7271 – End of my work week!

Tony’s Collections– I dig the Keyrings Man, that’s a lot of knickknacks.


Sick Call Excuse Generator.

mine is totally accurate – Tomorrow is Mental Health Day! SO Right! Long weekend coming up! Not even an excuse, but a long-planned weekend.


Doodles drawn on the bus, and a picture of Newt’s most grumpy face.

http://scottobear.com/lj/archives/033105/apeonaut.gif
Ape-O-Naut! See: Famous Monkeys Through History for more info.

http://scottobear.com/lj/archives/033105/busantman.gif
Man on the bus reading the paper and talking to nobody in particular. “We’re all ants! Those Fatcats in Washington don’t care about us!”

I don’t think I’ve ever used the term “fatcats” in writing before.. or said it before today. I like it. Say it with me, won’t you, journal? Fatcats. Fatcats. Fatcats.

http://scottobear.com/lj/archives/033105/newtsneer.jpg

Speaking of Fat Cats, this is Newt’s most withering gaze. Ok, he’s not really that fat.
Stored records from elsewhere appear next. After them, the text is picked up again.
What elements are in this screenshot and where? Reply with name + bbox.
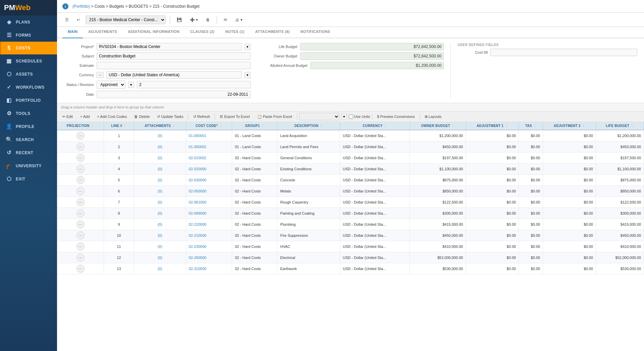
cost-code-link[interactable]: 01-000002 (189, 145, 207, 149)
row-menu-btn[interactable]: ··· (76, 143, 85, 151)
add-row-button[interactable]: + Add (77, 114, 92, 120)
currency-dropdown-btn[interactable]: ▾ (245, 72, 251, 78)
row-menu-btn[interactable]: ··· (76, 187, 85, 195)
project-select[interactable]: 215 - Boston Medical Center - Const... (86, 15, 166, 24)
attachments-link[interactable]: (0) (158, 233, 162, 237)
cost-code-link[interactable]: 02-230000 (189, 245, 207, 249)
cell-life-budget: $415,000.00 (596, 219, 644, 230)
attachments-link[interactable]: (0) (158, 178, 162, 182)
project-input[interactable] (97, 43, 242, 50)
breadcrumb-portfolio[interactable]: (Portfolio) (72, 4, 90, 9)
email-button[interactable]: ✉ (221, 16, 230, 24)
row-menu-btn[interactable]: ··· (76, 198, 85, 206)
project-dropdown-btn[interactable]: ▾ (245, 44, 251, 50)
filter-select[interactable] (299, 113, 339, 120)
attachments-link[interactable]: (0) (158, 200, 162, 204)
attachments-link[interactable]: (0) (158, 189, 162, 193)
subject-input[interactable] (97, 52, 251, 60)
row-menu-btn[interactable]: ··· (76, 254, 85, 262)
layouts-button[interactable]: ⊞ Layouts (422, 114, 444, 120)
row-menu-btn[interactable]: ··· (76, 209, 85, 217)
delete-row-button[interactable]: 🗑 Delete (131, 114, 152, 120)
save-button[interactable]: 💾 (174, 16, 184, 24)
update-tasks-button[interactable]: ↺ Update Tasks (154, 114, 186, 120)
attachments-link[interactable]: (0) (158, 222, 162, 226)
attachments-link[interactable]: (0) (158, 145, 162, 149)
sidebar-item-assets[interactable]: ⬡ ASSETS (0, 68, 57, 81)
row-menu-btn[interactable]: ··· (76, 132, 85, 140)
refresh-button[interactable]: ↺ Refresh (191, 114, 213, 120)
sidebar-item-schedules[interactable]: ▦ SCHEDULES (0, 54, 57, 68)
currency-input[interactable] (106, 71, 241, 79)
add-button[interactable]: ➕ ▾ (187, 16, 201, 24)
attachments-link[interactable]: (0) (158, 156, 162, 160)
tab-notifications[interactable]: NOTIFICATIONS (295, 27, 336, 38)
row-menu-btn[interactable]: ··· (76, 265, 85, 273)
sidebar-item-tools[interactable]: ⚙ TOOLS (0, 107, 57, 120)
cost-code-link[interactable]: 01-000001 (189, 134, 207, 138)
cost-code-link[interactable]: 02-030000 (189, 178, 207, 182)
export-button[interactable]: ☒ Export To Excel (217, 114, 252, 120)
cost-code-link[interactable]: 02-310000 (189, 267, 207, 271)
sidebar-item-workflows[interactable]: ✓ WORKFLOWS (0, 81, 57, 94)
attachments-link[interactable]: (0) (158, 267, 162, 271)
use-units-checkbox[interactable] (349, 115, 353, 119)
row-menu-btn[interactable]: ··· (76, 165, 85, 173)
sidebar-item-forms[interactable]: ☰ FORMS (0, 29, 57, 42)
edit-button[interactable]: ✏ Edit (60, 114, 75, 120)
sidebar-item-plans[interactable]: ◈ PLANS (0, 15, 57, 29)
revision-input[interactable] (137, 81, 251, 88)
row-menu-btn[interactable]: ··· (76, 231, 85, 239)
plans-icon: ◈ (6, 19, 12, 25)
paste-button[interactable]: 📋 Paste From Excel (255, 114, 295, 120)
cost-code-link[interactable]: 02-260000 (189, 256, 207, 260)
tab-main[interactable]: MAIN (62, 27, 83, 38)
tab-attachments[interactable]: ATTACHMENTS (8) (250, 27, 295, 38)
row-menu-btn[interactable]: ··· (76, 154, 85, 162)
cell-projection: ··· (57, 141, 104, 152)
row-menu-btn[interactable]: ··· (76, 243, 85, 251)
attachments-link[interactable]: (0) (158, 167, 162, 171)
attachments-link[interactable]: (0) (158, 245, 162, 249)
cost-code-link[interactable]: 02-050000 (189, 189, 207, 193)
delete-button[interactable]: 🗑 (203, 16, 213, 24)
tab-adjustments[interactable]: ADJUSTMENTS (83, 27, 122, 38)
sidebar-item-costs[interactable]: $ COSTS (0, 42, 57, 54)
cell-group1: 01 - Land Costs (232, 130, 277, 141)
cost-code-link[interactable]: 02-061000 (189, 200, 207, 204)
cell-adj1: $0.00 (466, 241, 519, 252)
row-menu-btn[interactable]: ··· (76, 176, 85, 184)
cost-code-link[interactable]: 02-210000 (189, 233, 207, 237)
filter-dropdown-btn[interactable]: ▾ (341, 114, 347, 120)
currency-info-btn[interactable]: ··· (97, 72, 104, 78)
cost-code-link[interactable]: 02-220000 (189, 222, 207, 226)
row-menu-btn[interactable]: ··· (76, 220, 85, 228)
sidebar-item-search[interactable]: 🔍 SEARCH (0, 133, 57, 146)
date-input[interactable] (97, 91, 251, 98)
info-icon[interactable]: i (62, 3, 68, 9)
attachments-link[interactable]: (0) (158, 134, 162, 138)
sidebar-item-exit[interactable]: ⬡ EXIT (0, 172, 57, 185)
attachments-link[interactable]: (0) (158, 211, 162, 215)
sidebar-item-university[interactable]: 🎓 UNIVERSITY (0, 159, 57, 172)
estimate-input[interactable] (97, 62, 251, 69)
cost-code-link[interactable]: 02-020000 (189, 167, 207, 171)
university-icon: 🎓 (6, 163, 12, 169)
cost-code-link[interactable]: 02-010002 (189, 156, 207, 160)
tab-notes[interactable]: NOTES (1) (220, 27, 250, 38)
sidebar-item-profile[interactable]: 👤 PROFILE (0, 120, 57, 133)
attachments-link[interactable]: (0) (158, 256, 162, 260)
preview-conversions-button[interactable]: $ Preview Conversions (374, 114, 418, 120)
print-button[interactable]: 🖨 ▾ (232, 16, 245, 24)
add-cost-codes-button[interactable]: + Add Cost Codes (94, 114, 129, 120)
back-button[interactable]: ↩ (74, 16, 83, 24)
tab-additional[interactable]: ADDITIONAL INFORMATION (122, 27, 185, 38)
cost-code-link[interactable]: 02-099000 (189, 211, 207, 215)
menu-button[interactable]: ☰ (62, 16, 71, 24)
status-select[interactable]: Approved (97, 81, 125, 89)
sidebar-item-recent[interactable]: ↺ RECENT (0, 146, 57, 159)
cost08-input[interactable] (490, 49, 637, 56)
tab-clauses[interactable]: CLAUSES (2) (185, 27, 220, 38)
status-dropdown-btn[interactable]: ▾ (128, 82, 134, 88)
sidebar-item-portfolio[interactable]: ◧ PORTFOLIO (0, 94, 57, 107)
Amazing how many people are seeding last night’s episode of lost (#19). It’s really the best time to grab it. over 7800 people seeding and more than 15,000 sharing pieces of it? No wonder it comes down the pipe so fast.


Moment of Lyric:

I miss your gentle voice
At lonely times like now
Saying it’ll be alright
I miss my friend
The one my heart and soul confided in
The one I felt the safest with
The one who knew just what to say
To make me laugh again
And let the light back in
I miss my friend


People at work are starting to forget that my cell phone isn’t for calling me on a whim. I have to answer it right away, because I’m the go-guy if the system breaks, or a tech has any issues. I don’t need to be called out of a shower to be asked about mundane work crap that can wait until office hours.


Best overheard phrase last night: “I bit me a vampire once. Tasted like corn.”
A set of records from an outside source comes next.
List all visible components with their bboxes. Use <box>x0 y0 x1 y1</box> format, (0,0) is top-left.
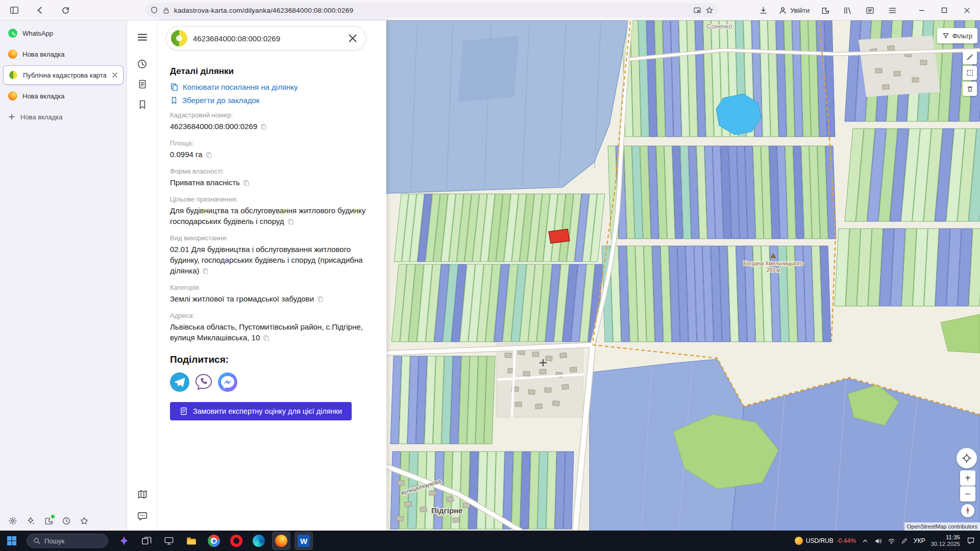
field-category: Категорія: Землі житлової та громадської… <box>170 284 374 305</box>
share-viber-button[interactable] <box>194 372 213 392</box>
edge-icon <box>253 535 265 547</box>
file-explorer-button[interactable] <box>183 532 200 549</box>
tab-whatsapp[interactable]: WhatsApp <box>3 23 124 43</box>
order-appraisal-button[interactable]: Замовити експертну оцінку для цієї ділян… <box>170 402 352 420</box>
extensions-button[interactable] <box>818 3 832 17</box>
field-value: Приватна власність <box>170 178 240 187</box>
details-title: Деталі ділянки <box>170 66 374 77</box>
clock[interactable]: 11:35 30.12.2025 <box>930 534 960 547</box>
copy-icon[interactable] <box>287 217 294 228</box>
word-button[interactable]: W <box>295 532 312 549</box>
app-menu-button[interactable] <box>885 3 899 17</box>
document-icon <box>137 79 148 89</box>
picture-in-picture-icon[interactable] <box>693 6 701 14</box>
feedback-chat-button[interactable] <box>135 508 150 523</box>
compass-button[interactable] <box>961 504 974 517</box>
settings-button[interactable] <box>7 515 18 527</box>
lock-icon[interactable] <box>162 7 170 14</box>
measure-distance-button[interactable] <box>963 50 977 64</box>
zoom-in-button[interactable]: + <box>960 470 975 486</box>
zoom-out-button[interactable]: − <box>960 486 975 502</box>
history-button[interactable] <box>61 515 72 527</box>
copy-icon[interactable] <box>260 122 267 133</box>
currency-widget[interactable]: USD/RUB -0.44% <box>795 537 856 545</box>
field-value: 02.01 Для будівництва і обслуговування ж… <box>170 245 363 275</box>
back-button[interactable] <box>33 3 47 17</box>
firefox-button[interactable] <box>273 532 290 549</box>
list-panel-icon <box>866 6 874 15</box>
language-indicator[interactable]: УКР <box>914 537 925 544</box>
taskbar-search[interactable]: Пошук <box>27 534 108 548</box>
history-panel-button[interactable] <box>135 56 150 71</box>
copy-icon[interactable] <box>317 294 324 305</box>
bookmarks-panel-button[interactable] <box>135 97 150 112</box>
clear-measurements-button[interactable] <box>963 82 977 96</box>
opera-button[interactable] <box>228 532 245 549</box>
library-button[interactable] <box>840 3 854 17</box>
pinned-app-button[interactable] <box>160 532 178 549</box>
network-icon[interactable] <box>888 537 895 545</box>
app-menu-button[interactable] <box>135 30 150 45</box>
selected-parcel[interactable] <box>549 229 570 243</box>
ai-sparkle-button[interactable] <box>25 515 36 527</box>
field-cadastral-number: Кадастровий номер: 4623684000:08:000:026… <box>170 111 374 133</box>
hamburger-icon <box>137 32 148 43</box>
save-to-bookmarks-link[interactable]: Зберегти до закладок <box>170 96 374 105</box>
url-text[interactable]: kadastrova-karta.com/dilyanka/4623684000… <box>174 7 689 14</box>
reload-button[interactable] <box>58 3 72 17</box>
share-telegram-button[interactable] <box>170 372 189 392</box>
bookmarks-button[interactable] <box>79 515 90 527</box>
monitor-app-icon <box>164 536 174 546</box>
copy-icon[interactable] <box>202 266 209 277</box>
sidebar-toggle-button[interactable] <box>7 3 21 17</box>
copy-icon[interactable] <box>206 150 212 161</box>
map-attribution[interactable]: OpenStreetMap contributors <box>904 522 980 531</box>
copilot-button[interactable] <box>115 532 133 549</box>
volume-icon[interactable] <box>874 537 882 545</box>
pen-icon[interactable] <box>901 537 908 544</box>
copy-parcel-link[interactable]: Копіювати посилання на ділянку <box>170 83 374 91</box>
tab-label: Нова вкладка <box>22 92 118 100</box>
account-signin-button[interactable]: Увійти <box>778 6 810 15</box>
filter-button[interactable]: Фільтр <box>937 28 977 43</box>
chrome-button[interactable] <box>205 532 223 549</box>
tab-new-1[interactable]: Нова вкладка <box>3 44 124 64</box>
sidebar-icon <box>10 6 19 15</box>
copy-icon[interactable] <box>263 333 270 344</box>
close-button[interactable] <box>955 0 978 20</box>
share-messenger-button[interactable] <box>218 372 237 392</box>
bookmark-star-icon[interactable] <box>705 6 714 14</box>
copy-icon[interactable] <box>243 178 250 189</box>
map-canvas[interactable]: Сонечко Богдана Хмельницького 269 м Підг… <box>386 20 980 531</box>
clear-search-icon[interactable] <box>348 34 357 43</box>
downloads-button[interactable] <box>756 3 770 17</box>
extensions-sidebar-button[interactable] <box>43 515 54 527</box>
tray-expand-icon[interactable] <box>862 537 869 544</box>
documents-panel-button[interactable] <box>135 77 150 92</box>
folder-icon <box>186 535 197 546</box>
panel-list-button[interactable] <box>863 3 877 17</box>
gear-icon <box>8 516 17 525</box>
field-label: Форма власності: <box>170 167 374 175</box>
maximize-button[interactable] <box>933 0 955 20</box>
field-area: Площа: 0.0994 га <box>170 139 374 161</box>
task-view-button[interactable] <box>138 532 155 549</box>
address-bar[interactable]: kadastrova-karta.com/dilyanka/4623684000… <box>145 3 719 17</box>
search-input[interactable] <box>193 34 343 43</box>
shield-icon[interactable] <box>150 6 158 14</box>
cadastral-search-bar[interactable] <box>166 26 366 51</box>
locate-me-button[interactable] <box>957 448 977 468</box>
tab-close-icon[interactable] <box>112 72 118 78</box>
close-icon <box>964 7 970 14</box>
tab-kadastrova-karta[interactable]: Публічна кадастрова карта Ук <box>3 65 124 85</box>
tab-new-2[interactable]: Нова вкладка <box>3 86 124 106</box>
minimize-button[interactable] <box>911 0 933 20</box>
new-tab-button[interactable]: Нова вкладка <box>3 107 124 127</box>
edge-button[interactable] <box>250 532 267 549</box>
cta-label: Замовити експертну оцінку для цієї ділян… <box>193 407 342 415</box>
action-center-icon[interactable] <box>967 537 975 545</box>
measure-area-button[interactable] <box>963 66 977 80</box>
map-layers-button[interactable] <box>135 487 150 502</box>
start-button[interactable] <box>3 532 20 549</box>
select-area-icon <box>966 69 974 77</box>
Thief Steals Poop From Woman Walking Dog

SAN DIEGO (AP) — The hunt is on for a turd burglar. Police in San Diego are searching for a gunman who swiped a bag of poop from a woman out walking her dog.
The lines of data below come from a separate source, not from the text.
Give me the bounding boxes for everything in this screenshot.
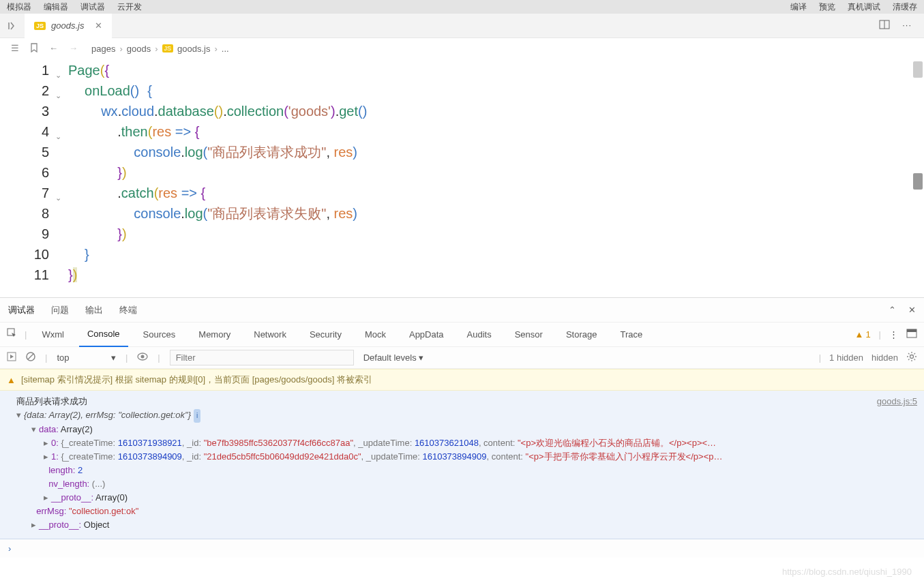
chevron-up-icon[interactable]: ⌃ — [889, 305, 896, 315]
sidebar-toggle-icon[interactable] — [0, 21, 25, 31]
split-editor-icon[interactable] — [879, 20, 890, 31]
more-actions-icon[interactable]: ··· — [902, 20, 912, 31]
expand-icon[interactable]: ▾ — [16, 408, 21, 422]
terminal-tab[interactable]: 终端 — [119, 304, 137, 316]
fold-icon[interactable]: ⌄ — [55, 65, 61, 85]
expand-icon[interactable]: ▸ — [44, 491, 48, 505]
inspect-icon[interactable] — [7, 328, 18, 341]
editor-tab-strip: JS goods.js ✕ ··· — [0, 14, 924, 38]
menu-debugger[interactable]: 调试器 — [80, 1, 105, 12]
svg-line-7 — [28, 354, 33, 359]
chevron-right-icon: › — [119, 44, 122, 54]
breadcrumb[interactable]: pages › goods › JS goods.js › ... — [91, 44, 229, 54]
menu-clear-cache[interactable]: 清缓存 — [893, 1, 917, 12]
devtools-tab-trace[interactable]: Trace — [612, 322, 651, 347]
svg-rect-4 — [907, 329, 916, 332]
debugger-panel: 调试器 问题 输出 终端 ⌃ ✕ | Wxml Console Sources … — [0, 297, 924, 558]
line-number-gutter: 1⌄ 2⌄ 3 4⌄ 5 6 7⌄ 8 9 10 11 — [0, 59, 68, 297]
fold-icon[interactable]: ⌄ — [55, 126, 61, 147]
fold-icon[interactable]: ⌄ — [55, 85, 61, 106]
minimap-thumb — [913, 61, 923, 78]
devtools-tab-sources[interactable]: Sources — [135, 322, 184, 347]
dock-icon[interactable] — [906, 329, 917, 340]
chevron-right-icon: › — [155, 44, 158, 54]
close-icon[interactable]: ✕ — [908, 305, 916, 315]
devtools-tab-network[interactable]: Network — [245, 322, 295, 347]
devtools-tab-sensor[interactable]: Sensor — [507, 322, 551, 347]
breadcrumb-part[interactable]: goods — [127, 44, 151, 54]
menu-editor[interactable]: 编辑器 — [44, 1, 68, 12]
problems-tab[interactable]: 问题 — [51, 304, 69, 316]
devtools-tab-console[interactable]: Console — [79, 322, 128, 347]
chevron-right-icon: › — [214, 44, 217, 54]
menu-cloud[interactable]: 云开发 — [117, 1, 142, 12]
object-property: errMsg: "collection.get:ok" — [7, 505, 917, 518]
devtools-tab-mock[interactable]: Mock — [357, 322, 394, 347]
console-output[interactable]: goods.js:5 商品列表请求成功 ▾{data: Array(2), er… — [0, 391, 924, 539]
log-levels-selector[interactable]: Default levels ▾ — [363, 352, 424, 363]
object-summary[interactable]: ▾{data: Array(2), errMsg: "collection.ge… — [7, 408, 917, 423]
devtools-tab-audits[interactable]: Audits — [459, 322, 500, 347]
breadcrumb-part[interactable]: pages — [91, 44, 115, 54]
code-content[interactable]: Page({ onLoad() { wx.cloud.database().co… — [68, 59, 367, 297]
js-file-badge: JS — [34, 22, 46, 30]
context-selector[interactable]: top ▾ — [57, 352, 115, 363]
sitemap-warning: ▲ [sitemap 索引情况提示] 根据 sitemap 的规则[0]，当前页… — [0, 369, 924, 391]
devtools-tab-appdata[interactable]: AppData — [401, 322, 452, 347]
devtools-tab-wxml[interactable]: Wxml — [33, 322, 72, 347]
menu-icon[interactable]: ☰ — [11, 43, 19, 55]
warning-icon: ▲ — [7, 375, 16, 385]
expand-icon[interactable]: ▾ — [31, 423, 36, 436]
warning-count-badge[interactable]: ▲ 1 — [855, 329, 871, 340]
object-property[interactable]: ▾data: Array(2) — [7, 423, 917, 436]
menu-preview[interactable]: 预览 — [819, 1, 835, 12]
minimap[interactable] — [912, 59, 924, 297]
devtools-tab-memory[interactable]: Memory — [190, 322, 239, 347]
expand-icon[interactable]: ▸ — [44, 450, 48, 464]
top-menu-right: 编译 预览 真机调试 清缓存 — [790, 0, 917, 14]
devtools-tab-security[interactable]: Security — [301, 322, 350, 347]
code-editor[interactable]: 1⌄ 2⌄ 3 4⌄ 5 6 7⌄ 8 9 10 11 Page({ onLoa… — [0, 59, 924, 297]
nav-forward-icon[interactable]: → — [69, 43, 78, 55]
devtools-tab-storage[interactable]: Storage — [558, 322, 606, 347]
console-message: 商品列表请求成功 — [7, 395, 917, 408]
debugger-tab-bar: 调试器 问题 输出 终端 ⌃ ✕ — [0, 298, 924, 322]
tab-filename: goods.js — [51, 20, 84, 31]
expand-icon[interactable]: ▸ — [31, 518, 36, 532]
array-item[interactable]: ▸1: {_createTime: 1610373894909, _id: "2… — [7, 450, 917, 464]
sitemap-message: [sitemap 索引情况提示] 根据 sitemap 的规则[0]，当前页面 … — [21, 374, 372, 386]
menu-compile[interactable]: 编译 — [790, 1, 807, 12]
play-icon[interactable] — [7, 352, 16, 363]
object-property[interactable]: ▸__proto__: Object — [7, 518, 917, 532]
array-item[interactable]: ▸0: {_createTime: 1610371938921, _id: "b… — [7, 436, 917, 450]
object-property[interactable]: ▸__proto__: Array(0) — [7, 491, 917, 505]
expand-icon[interactable]: ▸ — [44, 436, 48, 450]
fold-icon[interactable]: ⌄ — [55, 188, 61, 208]
menu-simulator[interactable]: 模拟器 — [7, 1, 31, 12]
nav-back-icon[interactable]: ← — [49, 43, 58, 55]
hidden-count[interactable]: 1 hidden — [829, 352, 863, 363]
console-input-prompt[interactable]: › — [0, 539, 924, 558]
menu-device-debug[interactable]: 真机调试 — [848, 1, 880, 12]
close-icon[interactable]: ✕ — [95, 20, 102, 31]
hidden-label: hidden — [871, 352, 898, 363]
filter-input[interactable] — [170, 350, 354, 365]
ide-top-menu: 模拟器 编辑器 调试器 云开发 编译 预览 真机调试 清缓存 — [0, 0, 924, 14]
source-link[interactable]: goods.js:5 — [877, 395, 917, 408]
object-property[interactable]: nv_length: (...) — [7, 477, 917, 491]
svg-point-10 — [910, 355, 914, 359]
output-tab[interactable]: 输出 — [85, 304, 103, 316]
minimap-thumb — [913, 173, 923, 190]
editor-tab[interactable]: JS goods.js ✕ — [25, 14, 112, 38]
settings-gear-icon[interactable] — [906, 351, 917, 364]
breadcrumb-part[interactable]: goods.js — [177, 44, 210, 54]
debugger-tab[interactable]: 调试器 — [8, 304, 35, 316]
js-file-badge: JS — [162, 44, 174, 52]
clear-console-icon[interactable] — [26, 352, 35, 363]
breadcrumb-part[interactable]: ... — [222, 44, 229, 54]
live-expression-icon[interactable] — [137, 352, 148, 363]
info-badge-icon[interactable]: i — [194, 409, 200, 423]
top-menu-left: 模拟器 编辑器 调试器 云开发 — [7, 0, 142, 14]
bookmark-icon[interactable] — [30, 43, 38, 55]
devtools-more-icon[interactable]: ⋮ — [889, 329, 898, 340]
The woman told police that she was out walking her dog, Misty, on Monday night when a man in his 20s ran up behind her and grabbed the bag she was holding.

When the gunman discovered what was in it, he threw it down in disgust, pointed his gun at the 32-year-old woman and demanded money, San Diego police detective Gary Hassen said.

He then aimed his .22-caliber semiautomatic at Misty and pulled the trigger twice but the gun didn’t fire, Hassen said.

The robber ran to a waiting small, silver car and fled the scene, police said.


Cop Suspended for Ticketing Doctor on Call

FORT LAUDERDALE, Fla. (AP) — A police officer who stopped a doctor for speeding on his way to deliver a baby, and then took him to the maternity ward in handcuffs, has agreed to an unpaid suspension for lack of judgment.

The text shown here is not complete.